Inert gas data centre fire protection and hard disk drive damage
From their advent in the mid-late 1950’s, data centres have faced a universal threat: Fire. One data centre fire in particular sent a clear message to both the computer industry and the fire prevention community. On July 2, 1959, a fire started in the computer room operated by the United States Air Force. It was located inside the Pentagon building complex. The fire burned for more than five hours and caused an estimated $7 million in damages. Fire investigators attributed the fire’s ignition to an incandescent light bulb in a magnetic-tape storage area. The National Fire Protection Association (NFPA) responded by drafting the first edition of NFPA Standard 75: Fire Protection for Electronic Data Processing Equipment. The standard has continued to be revised to keep pace with the evolution of information technology electronics, the advancements in fire detection and protection, and the end-user requirement for system availability.
NFPA Standard 75
The NFPA Standard for the Protection of Information Technology Equipment is a comprehensive document, the purpose of which is to define the minimum requirements for protecting equipment, and the areas where that equipment is installed, from fire as well as associated threats such as heat, smoke and water.

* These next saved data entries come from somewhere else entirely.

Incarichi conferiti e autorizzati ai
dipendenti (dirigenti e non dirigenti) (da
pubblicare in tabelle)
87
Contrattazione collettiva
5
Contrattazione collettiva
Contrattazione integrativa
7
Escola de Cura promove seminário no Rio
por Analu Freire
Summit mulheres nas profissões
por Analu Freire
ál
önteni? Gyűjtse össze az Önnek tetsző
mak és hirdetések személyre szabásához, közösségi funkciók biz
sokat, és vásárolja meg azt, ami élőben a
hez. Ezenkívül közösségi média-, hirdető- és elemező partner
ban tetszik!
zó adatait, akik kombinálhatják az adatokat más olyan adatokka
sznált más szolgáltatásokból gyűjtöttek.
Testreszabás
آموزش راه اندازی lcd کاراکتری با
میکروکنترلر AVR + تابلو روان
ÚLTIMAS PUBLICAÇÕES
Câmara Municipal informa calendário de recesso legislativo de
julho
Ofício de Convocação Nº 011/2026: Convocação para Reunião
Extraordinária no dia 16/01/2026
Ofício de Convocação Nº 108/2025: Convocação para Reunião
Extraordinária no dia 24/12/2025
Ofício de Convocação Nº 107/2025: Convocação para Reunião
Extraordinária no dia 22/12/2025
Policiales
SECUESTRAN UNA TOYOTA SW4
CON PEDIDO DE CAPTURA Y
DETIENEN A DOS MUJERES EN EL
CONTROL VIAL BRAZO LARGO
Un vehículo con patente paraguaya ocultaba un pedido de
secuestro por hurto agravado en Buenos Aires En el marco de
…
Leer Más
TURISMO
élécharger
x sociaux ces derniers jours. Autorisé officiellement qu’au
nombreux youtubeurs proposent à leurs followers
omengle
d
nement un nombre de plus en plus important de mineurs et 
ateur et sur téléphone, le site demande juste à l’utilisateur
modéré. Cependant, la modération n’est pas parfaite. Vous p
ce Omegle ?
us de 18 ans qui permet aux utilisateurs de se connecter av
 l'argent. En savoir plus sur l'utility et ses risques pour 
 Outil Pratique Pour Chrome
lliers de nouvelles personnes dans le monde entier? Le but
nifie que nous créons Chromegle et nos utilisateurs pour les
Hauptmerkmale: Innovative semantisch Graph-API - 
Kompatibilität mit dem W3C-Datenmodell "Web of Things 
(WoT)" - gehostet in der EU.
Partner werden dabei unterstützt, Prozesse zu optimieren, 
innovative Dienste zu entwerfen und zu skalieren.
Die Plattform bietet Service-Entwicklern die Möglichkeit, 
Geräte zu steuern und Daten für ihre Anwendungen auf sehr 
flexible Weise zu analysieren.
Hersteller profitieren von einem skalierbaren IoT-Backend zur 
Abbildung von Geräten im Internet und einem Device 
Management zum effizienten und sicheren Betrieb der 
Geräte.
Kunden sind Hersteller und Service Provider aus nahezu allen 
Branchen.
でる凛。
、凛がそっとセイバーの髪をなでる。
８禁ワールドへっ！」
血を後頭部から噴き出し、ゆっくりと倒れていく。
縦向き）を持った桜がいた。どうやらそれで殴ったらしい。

The NFPA Standard was developed in the United States, but it is widely accepted and adopted in many countries. Independent, country-specific standards also exist and should be consulted for the regions in which they apply.
Water is a universally accepted method of extinguishing a fire. As such, NFPA 75 and other standards state that if the building structure that houses the data/technology room is fire protected with a water sprinkler system, so must be the data/technology room. If the data/technology room is not in a sprinkler-protected building, then the data/technology room owner can elect to use a water sprinkler system, a gaseous clean-agent system or a combination of both.
Standards also state that the user can always upgrade from the basic requirements with acceptable methods or technology. In other words, even if a building has water sprinklers installed, and the standard prescribes water sprinklers for the data/technology room, the user can elect to use a suitable gaseous fire suppression agent.
The ability to choose the method of fire suppression provides the end user with options to address risk factors that vary from one user site to another. Water and subsequent potential water damage has been viewed as a risk concern since the time of early computer rooms. In the 1960s, bromotrifluoromethane, also known as Halon, was introduced as an effective fire suppression gas agent. Halon 1301 became the total flooding gaseous agent of choice for data centres, since it was effective at fire suppression and was considered safe for human occupants at properly engineered concentration levels. Halon is a chlorofluorocarbon (CFC), or ozone-depleting chemical; consequently, new production ceased on January 1, 1994.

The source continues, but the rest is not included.